Socially, Pocket Creatures is empowered by OpenFeint, so it makes use most of the network’s social features. The one that stands out the most, however, is the more curious use of its achievements platform. Typically, one earns achievements, shares them, and that’s all there is to it. However, in honor of trying to personalize one’s virtual pet, unlocking achievements will actually earn wearable in-game items such as devil horns, angel wings, viking helmets, and so on.

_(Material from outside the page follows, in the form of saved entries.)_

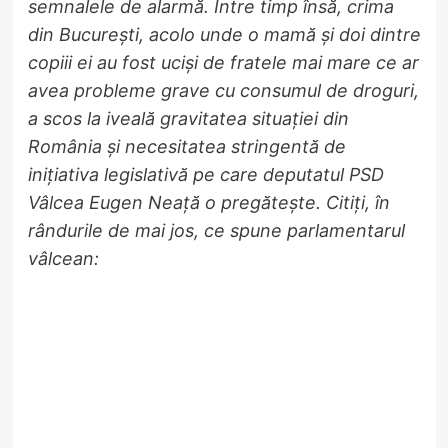
semnalele de alarmă. Între timp însă, crima
din București, acolo unde o mamă și doi dintre
copiii ei au fost uciși de fratele mai mare ce ar
avea probleme grave cu consumul de droguri,
a scos la iveală gravitatea situației din
România și necesitatea stringentă de
inițiativa legislativă pe care deputatul PSD
Vâlcea Eugen Neață o pregătește. Citiți, în
rândurile de mai jos, ce spune parlamentarul
vâlcean: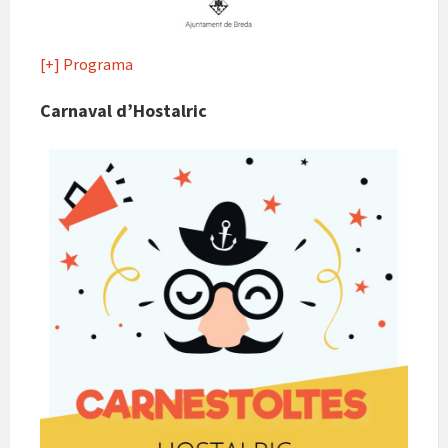
[+] Programa
Carnaval d’Hostalric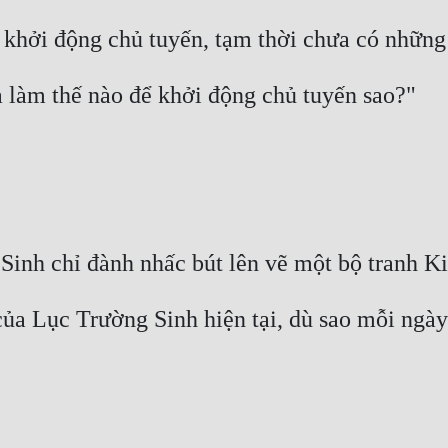
ủa Lục Trường Sinh hiện tại, dù sao mỗi ngày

Unfortunately, it appears that your friends on OpenFeint cannot interact with your virtual pet at this time. That said, with the overall level of depth that comes with interacting with your own pet (of which the tip of the iceberg has barely been touched/discovered so far), it’s something that really doesn’t feel too negative. However, that isn’t to say negatives do not exist.

Perhaps the biggest qualm with Pocket Creatures is that while it is a universal application – meaning it is on the iPad, iPhone, and iPod Touch – there appears to be no way to sync your pet between the different devices. So, say you download the app on iPad because the increased screen real estate makes the game less cramped and better looking. Now say you want to mess with your creature on your phone while in the waiting room of some office: Well, if you use your iPhone, you’d have to make a whole new pet. The iPad version won’t transfer over.

Beyond this, the game does advocate the prospect of shaping your pet’s personality. Sadly, this is only half true. Any personality traits are short lived, meaning that if you make Dr. Wigglebottom angry, a few loving pets and he’s happy again. Moreover, other than an egg form that lasts about 10 seconds, the creature doesn’t actually grow, so there is no real feeling of evolution or actual raising of a pet.

Nevertheless, Pocket Creatures is still a very strong game. It’s not perfect, but it brings a level of depth and immersiveness that most virtual pet sims can’t even touch. Moreover, the use of achievements is interesting enough, that when combined with the rest of the game’s mechanics, its weaker social outlets are easily forgiven. Currently, the game is running $2.99 across all platforms, and if you like this sort of app, it’s certainly a title that will last you a good long a while.